- **Work to be completed**
Only lines with the word "Task" belong in the answer; copy them from the records below.

- **Materials provided**
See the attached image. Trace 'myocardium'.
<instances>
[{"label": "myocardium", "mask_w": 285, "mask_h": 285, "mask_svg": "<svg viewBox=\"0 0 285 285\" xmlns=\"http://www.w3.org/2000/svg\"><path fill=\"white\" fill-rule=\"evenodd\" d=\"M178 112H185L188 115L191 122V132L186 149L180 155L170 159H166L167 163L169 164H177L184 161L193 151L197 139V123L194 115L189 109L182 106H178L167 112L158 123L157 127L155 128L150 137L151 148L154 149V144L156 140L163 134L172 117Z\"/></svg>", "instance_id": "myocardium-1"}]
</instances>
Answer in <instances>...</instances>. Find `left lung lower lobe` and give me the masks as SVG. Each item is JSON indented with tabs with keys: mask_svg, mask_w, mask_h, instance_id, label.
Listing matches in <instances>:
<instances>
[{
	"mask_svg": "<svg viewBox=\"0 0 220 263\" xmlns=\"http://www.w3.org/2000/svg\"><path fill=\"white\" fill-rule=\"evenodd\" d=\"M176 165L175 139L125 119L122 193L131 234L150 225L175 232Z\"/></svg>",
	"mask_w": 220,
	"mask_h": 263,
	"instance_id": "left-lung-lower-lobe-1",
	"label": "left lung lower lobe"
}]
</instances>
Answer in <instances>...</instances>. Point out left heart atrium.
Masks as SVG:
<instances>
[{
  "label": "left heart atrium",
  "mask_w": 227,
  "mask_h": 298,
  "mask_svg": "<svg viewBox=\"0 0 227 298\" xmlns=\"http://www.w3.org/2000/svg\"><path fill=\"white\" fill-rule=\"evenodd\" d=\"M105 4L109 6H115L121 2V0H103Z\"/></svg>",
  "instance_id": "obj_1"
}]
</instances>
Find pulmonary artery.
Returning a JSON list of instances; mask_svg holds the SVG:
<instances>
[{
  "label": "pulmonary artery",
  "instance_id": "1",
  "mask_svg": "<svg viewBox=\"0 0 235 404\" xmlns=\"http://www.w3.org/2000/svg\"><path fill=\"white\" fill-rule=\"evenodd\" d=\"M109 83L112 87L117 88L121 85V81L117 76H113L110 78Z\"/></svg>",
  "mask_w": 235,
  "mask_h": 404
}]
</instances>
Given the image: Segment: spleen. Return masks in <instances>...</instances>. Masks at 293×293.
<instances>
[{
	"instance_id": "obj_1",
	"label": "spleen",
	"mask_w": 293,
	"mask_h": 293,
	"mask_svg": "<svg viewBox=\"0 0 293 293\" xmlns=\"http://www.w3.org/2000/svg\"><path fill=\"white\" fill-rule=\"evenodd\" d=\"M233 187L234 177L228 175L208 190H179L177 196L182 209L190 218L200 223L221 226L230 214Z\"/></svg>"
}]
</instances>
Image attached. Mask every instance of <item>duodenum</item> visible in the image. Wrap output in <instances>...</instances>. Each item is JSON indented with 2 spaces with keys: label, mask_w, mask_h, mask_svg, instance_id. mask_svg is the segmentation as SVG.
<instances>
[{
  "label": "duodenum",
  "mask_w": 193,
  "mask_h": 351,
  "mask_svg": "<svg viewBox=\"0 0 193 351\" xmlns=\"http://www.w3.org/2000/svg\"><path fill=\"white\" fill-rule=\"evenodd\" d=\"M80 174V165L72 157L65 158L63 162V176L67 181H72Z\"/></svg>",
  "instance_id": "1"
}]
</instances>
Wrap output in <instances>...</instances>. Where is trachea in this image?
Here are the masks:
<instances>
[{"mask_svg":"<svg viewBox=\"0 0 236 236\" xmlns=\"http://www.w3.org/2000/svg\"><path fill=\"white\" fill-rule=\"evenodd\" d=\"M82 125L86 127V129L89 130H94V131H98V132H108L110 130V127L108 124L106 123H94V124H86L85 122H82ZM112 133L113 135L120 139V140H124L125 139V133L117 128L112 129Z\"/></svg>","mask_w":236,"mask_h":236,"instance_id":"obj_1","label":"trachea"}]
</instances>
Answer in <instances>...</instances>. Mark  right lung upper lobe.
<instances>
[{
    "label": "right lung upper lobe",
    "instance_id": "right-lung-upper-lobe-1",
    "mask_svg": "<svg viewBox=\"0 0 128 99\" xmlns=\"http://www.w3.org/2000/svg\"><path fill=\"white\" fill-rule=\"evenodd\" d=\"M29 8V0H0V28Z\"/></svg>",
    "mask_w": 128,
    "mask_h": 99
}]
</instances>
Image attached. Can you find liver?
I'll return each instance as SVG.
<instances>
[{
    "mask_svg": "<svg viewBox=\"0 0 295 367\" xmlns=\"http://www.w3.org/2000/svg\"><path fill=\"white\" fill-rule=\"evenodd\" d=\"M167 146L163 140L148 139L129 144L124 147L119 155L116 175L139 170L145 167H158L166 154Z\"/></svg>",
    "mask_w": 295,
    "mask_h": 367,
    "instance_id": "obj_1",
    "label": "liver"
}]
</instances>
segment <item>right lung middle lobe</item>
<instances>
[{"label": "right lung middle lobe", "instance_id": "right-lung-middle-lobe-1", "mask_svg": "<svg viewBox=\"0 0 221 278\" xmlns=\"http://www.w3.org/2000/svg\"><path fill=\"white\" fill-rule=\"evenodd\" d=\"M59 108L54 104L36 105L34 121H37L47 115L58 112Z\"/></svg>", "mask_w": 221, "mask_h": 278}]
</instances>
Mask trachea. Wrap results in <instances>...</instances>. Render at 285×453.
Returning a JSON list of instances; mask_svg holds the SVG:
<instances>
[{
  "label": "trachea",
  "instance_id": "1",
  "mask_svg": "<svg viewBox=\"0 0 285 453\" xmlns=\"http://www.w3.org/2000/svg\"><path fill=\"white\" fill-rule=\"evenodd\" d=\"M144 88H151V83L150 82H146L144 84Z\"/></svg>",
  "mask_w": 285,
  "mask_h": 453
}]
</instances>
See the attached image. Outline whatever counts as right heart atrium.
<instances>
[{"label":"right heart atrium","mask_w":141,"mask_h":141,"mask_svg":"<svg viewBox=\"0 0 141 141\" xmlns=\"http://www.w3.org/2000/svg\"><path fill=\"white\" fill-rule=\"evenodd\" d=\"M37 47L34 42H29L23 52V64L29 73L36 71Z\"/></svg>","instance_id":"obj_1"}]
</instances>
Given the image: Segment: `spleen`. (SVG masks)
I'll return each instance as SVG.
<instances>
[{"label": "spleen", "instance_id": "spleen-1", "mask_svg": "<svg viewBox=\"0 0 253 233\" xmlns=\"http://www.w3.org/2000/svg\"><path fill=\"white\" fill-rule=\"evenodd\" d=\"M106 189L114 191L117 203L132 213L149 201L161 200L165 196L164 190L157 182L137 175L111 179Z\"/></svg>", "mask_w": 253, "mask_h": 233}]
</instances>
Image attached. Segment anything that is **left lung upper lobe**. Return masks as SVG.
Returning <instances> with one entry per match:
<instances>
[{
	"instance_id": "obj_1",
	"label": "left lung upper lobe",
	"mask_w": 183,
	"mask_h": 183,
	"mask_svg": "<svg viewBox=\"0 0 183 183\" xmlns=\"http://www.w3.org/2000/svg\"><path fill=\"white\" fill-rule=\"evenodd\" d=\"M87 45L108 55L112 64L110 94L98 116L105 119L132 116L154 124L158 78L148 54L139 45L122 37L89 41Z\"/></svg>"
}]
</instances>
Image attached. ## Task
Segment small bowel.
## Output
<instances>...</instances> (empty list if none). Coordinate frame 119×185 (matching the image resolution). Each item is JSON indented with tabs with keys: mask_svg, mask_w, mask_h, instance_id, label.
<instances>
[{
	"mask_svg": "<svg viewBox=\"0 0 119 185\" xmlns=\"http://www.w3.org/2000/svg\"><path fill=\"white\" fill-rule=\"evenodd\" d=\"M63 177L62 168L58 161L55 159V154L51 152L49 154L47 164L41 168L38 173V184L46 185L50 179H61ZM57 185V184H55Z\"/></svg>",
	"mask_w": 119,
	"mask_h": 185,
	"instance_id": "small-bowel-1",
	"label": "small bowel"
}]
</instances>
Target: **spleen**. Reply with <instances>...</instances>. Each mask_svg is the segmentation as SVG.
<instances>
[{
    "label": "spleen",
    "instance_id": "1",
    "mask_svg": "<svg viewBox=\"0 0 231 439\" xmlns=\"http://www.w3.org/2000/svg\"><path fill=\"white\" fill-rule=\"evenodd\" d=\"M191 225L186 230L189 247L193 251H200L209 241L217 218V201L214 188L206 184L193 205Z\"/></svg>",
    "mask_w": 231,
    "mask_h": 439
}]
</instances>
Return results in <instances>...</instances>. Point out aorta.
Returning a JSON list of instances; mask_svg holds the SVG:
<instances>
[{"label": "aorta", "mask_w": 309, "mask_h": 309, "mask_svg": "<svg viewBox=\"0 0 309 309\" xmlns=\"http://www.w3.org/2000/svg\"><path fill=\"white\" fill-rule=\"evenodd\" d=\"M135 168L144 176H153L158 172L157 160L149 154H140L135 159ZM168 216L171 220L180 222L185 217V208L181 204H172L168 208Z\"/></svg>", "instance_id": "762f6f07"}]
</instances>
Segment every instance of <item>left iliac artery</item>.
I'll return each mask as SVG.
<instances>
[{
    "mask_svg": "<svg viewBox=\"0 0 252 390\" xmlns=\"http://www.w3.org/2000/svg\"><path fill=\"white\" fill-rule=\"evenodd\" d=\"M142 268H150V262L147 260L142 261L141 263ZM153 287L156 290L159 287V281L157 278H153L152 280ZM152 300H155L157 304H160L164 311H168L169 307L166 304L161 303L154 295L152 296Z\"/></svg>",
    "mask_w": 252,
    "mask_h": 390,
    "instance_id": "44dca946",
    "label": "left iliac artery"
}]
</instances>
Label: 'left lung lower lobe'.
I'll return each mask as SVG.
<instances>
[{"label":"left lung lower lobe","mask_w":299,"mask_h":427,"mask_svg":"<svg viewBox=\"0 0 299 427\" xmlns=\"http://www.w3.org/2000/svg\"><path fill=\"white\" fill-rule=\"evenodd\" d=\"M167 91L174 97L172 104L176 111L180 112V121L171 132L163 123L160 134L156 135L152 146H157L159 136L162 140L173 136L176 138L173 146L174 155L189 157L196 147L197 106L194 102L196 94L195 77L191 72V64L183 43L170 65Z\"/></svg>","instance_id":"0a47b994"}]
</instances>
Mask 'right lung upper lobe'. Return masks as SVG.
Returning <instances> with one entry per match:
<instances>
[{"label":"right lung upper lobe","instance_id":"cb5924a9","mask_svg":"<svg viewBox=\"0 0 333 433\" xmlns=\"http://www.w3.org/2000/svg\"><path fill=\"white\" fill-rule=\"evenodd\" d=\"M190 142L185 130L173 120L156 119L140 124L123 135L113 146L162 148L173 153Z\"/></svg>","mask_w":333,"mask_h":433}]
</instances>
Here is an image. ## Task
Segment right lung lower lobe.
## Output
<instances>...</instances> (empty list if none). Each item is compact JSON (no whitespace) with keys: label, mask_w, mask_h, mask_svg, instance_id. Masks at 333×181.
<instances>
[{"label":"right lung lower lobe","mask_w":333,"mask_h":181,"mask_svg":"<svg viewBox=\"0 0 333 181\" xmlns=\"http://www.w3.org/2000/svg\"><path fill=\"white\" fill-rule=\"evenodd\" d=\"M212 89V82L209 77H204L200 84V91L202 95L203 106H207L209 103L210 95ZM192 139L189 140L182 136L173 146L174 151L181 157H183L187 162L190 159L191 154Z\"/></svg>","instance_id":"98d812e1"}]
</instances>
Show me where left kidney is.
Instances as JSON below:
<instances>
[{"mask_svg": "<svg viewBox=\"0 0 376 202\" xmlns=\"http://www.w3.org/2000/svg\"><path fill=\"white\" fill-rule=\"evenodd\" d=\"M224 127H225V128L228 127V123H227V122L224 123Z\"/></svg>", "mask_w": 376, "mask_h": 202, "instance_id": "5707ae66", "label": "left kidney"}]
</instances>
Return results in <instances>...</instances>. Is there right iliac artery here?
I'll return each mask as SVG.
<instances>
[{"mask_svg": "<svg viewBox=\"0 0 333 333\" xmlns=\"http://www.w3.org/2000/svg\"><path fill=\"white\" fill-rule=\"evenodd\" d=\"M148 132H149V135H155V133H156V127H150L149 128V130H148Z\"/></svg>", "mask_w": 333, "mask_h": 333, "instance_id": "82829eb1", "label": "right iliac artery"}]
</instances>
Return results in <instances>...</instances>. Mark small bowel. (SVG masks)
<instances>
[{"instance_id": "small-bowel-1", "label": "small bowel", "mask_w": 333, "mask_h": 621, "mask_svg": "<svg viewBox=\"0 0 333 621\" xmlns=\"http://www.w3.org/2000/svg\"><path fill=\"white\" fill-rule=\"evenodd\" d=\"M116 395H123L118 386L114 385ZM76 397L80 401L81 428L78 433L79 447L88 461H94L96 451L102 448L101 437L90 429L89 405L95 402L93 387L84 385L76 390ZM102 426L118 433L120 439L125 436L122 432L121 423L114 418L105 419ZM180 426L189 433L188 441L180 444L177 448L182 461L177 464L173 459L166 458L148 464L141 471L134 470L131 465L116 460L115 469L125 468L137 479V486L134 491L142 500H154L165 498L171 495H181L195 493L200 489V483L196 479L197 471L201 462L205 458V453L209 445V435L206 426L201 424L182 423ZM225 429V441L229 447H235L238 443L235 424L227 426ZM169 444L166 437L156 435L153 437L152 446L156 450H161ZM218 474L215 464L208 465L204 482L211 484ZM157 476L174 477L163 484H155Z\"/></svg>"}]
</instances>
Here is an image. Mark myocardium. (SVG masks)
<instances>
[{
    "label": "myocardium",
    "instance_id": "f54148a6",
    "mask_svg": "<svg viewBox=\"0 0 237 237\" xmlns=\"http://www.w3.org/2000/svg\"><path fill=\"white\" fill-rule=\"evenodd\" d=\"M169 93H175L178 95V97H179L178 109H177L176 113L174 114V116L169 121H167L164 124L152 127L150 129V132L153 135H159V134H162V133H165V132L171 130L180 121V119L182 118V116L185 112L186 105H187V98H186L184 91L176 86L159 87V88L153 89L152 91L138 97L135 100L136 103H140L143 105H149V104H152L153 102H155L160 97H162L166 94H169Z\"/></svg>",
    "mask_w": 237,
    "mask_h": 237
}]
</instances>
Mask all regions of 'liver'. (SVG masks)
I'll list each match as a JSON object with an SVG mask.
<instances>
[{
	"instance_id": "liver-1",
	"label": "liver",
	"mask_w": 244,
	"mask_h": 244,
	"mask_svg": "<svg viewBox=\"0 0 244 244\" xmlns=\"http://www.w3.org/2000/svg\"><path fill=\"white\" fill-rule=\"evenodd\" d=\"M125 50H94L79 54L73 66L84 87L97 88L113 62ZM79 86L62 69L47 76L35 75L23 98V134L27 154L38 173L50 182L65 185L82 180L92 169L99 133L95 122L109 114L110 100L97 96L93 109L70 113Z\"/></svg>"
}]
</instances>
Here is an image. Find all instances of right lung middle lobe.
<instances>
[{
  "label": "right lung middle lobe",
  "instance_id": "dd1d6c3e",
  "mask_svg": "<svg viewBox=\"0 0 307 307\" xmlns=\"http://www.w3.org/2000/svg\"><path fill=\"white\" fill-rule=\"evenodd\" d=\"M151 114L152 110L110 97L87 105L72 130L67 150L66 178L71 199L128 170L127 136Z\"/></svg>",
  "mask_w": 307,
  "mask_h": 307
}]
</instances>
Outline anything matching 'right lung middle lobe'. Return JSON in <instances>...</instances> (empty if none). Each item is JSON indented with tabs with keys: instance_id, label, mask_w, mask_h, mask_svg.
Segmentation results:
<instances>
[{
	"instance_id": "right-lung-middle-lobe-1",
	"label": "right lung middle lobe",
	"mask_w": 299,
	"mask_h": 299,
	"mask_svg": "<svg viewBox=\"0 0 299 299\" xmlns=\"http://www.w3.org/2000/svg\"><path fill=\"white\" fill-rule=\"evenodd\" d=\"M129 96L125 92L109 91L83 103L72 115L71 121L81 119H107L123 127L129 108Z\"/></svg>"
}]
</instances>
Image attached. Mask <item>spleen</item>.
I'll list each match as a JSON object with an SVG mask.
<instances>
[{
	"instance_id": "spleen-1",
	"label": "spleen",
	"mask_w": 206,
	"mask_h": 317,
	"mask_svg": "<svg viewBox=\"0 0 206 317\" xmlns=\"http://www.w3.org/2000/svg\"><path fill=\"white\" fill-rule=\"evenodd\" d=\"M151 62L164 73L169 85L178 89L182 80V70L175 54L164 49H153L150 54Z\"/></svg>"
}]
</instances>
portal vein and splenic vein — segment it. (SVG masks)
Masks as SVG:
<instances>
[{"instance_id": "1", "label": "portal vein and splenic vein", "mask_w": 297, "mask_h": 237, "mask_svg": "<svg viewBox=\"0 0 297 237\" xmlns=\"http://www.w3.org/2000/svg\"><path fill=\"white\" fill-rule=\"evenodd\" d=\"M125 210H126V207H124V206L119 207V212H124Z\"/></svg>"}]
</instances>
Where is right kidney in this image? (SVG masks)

- **Answer area**
Image attached. ## Task
Here is an image. ## Task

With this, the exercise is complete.